Here the NNT Group offers compelling research and specific answers.
Narrative: The prostate is a kiwi-sized gland that secretes fluid into male semen. The cells of the prostate have a propensity to become cancerous: U.S. men have a 16% chance of being diagnosed with prostate CA in their lifetime and a 3% chance of dying from prostate cancer.1 Autopsy studies have shown that up to 2/3 of elderly men die with asymptomatic prostate cancer. It appears that if they live long enough most men will develop prostate cancer, though it will not affect their longevity. Given the high incidence of prostate cancer, there have been aggressive efforts to screen patients with the hopes of diagnosing local (non-metastatic) cancer that can be treated before it progresses. Elevated serum prostate-specific antigen (PSA) levels, a protein found in the prostate, are loosely correlated with prostate cancer. Routine PSA screening was widely adopted on the theory that tracking PSA levels would identify prostate cancer and save lives; broad screening therefore began in many Western countries without evidence from major randomized trials to support this theory. In the systematic review2 summarized here researchers pooled the data from 6 randomized controlled trials with a total of 387,286 patients (poorly designed trials were excluded). The studies randomized patients to screening with PSA versus no screening. Pre-defined outcomes of interest were: All cause mortality and death from prostate cancer, diagnosis of prostate cancer, effect of screening on stage at diagnosis, false positive and false negative results, harms of screening, quality of life, and cost effectiveness. All cause mortality and prostate cancer mortality were statistically unaffected by PSA screening. There were more cancers diagnosed in the PSA screened groups (6.4% versus 4.4%), suggesting a 2% difference (and a NNT of 50) for diagnosing a cancer in the absence of a mortality benefit. There was a slight increase in diagnosis of stage 1 and 2 prostate cancer, but no increase in the diagnosis of higher, or late stage (3, 4, and 5) prostate cancer. Many of the trials did not report complications or quality of life measures. One trial3 reported a complication rate of 0.7% for prostate biopsy including infection, bleeding, clot formation, and urinary difficulties. Another4 reported 76% of PSA ‘positives’ to be false positives, verified by subsequent prostate biopsy.

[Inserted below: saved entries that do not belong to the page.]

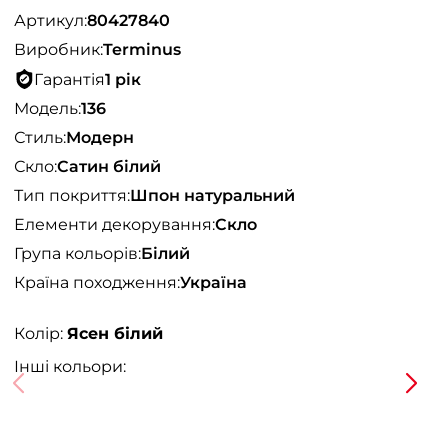
Артикул:
80427840
Виробник:
Terminus
Гарантія
1 рік
Модель:
136
Стиль:
Модерн
Скло:
Сатин білий
Тип покриття:
Шпон натуральний
Елементи декорування:
Скло
Група кольорів:
Білий
Країна походження:
Україна
Колір:
Ясен білий
Інші кольори:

The ERSPC trial (182,160 men in 8 European countries) published updated follow-up data in 2012.4 This randomized controlled trial showed no overall mortality benefit to PSA testing but a reduction in prostate cancer mortality of 1.07 deaths per 1000 men enrolled. To prevent one death from prostate cancer, 1055 men would need to be screened and 37 cancers would need to be detected, however to reiterate, overall mortality was unaffected by screening.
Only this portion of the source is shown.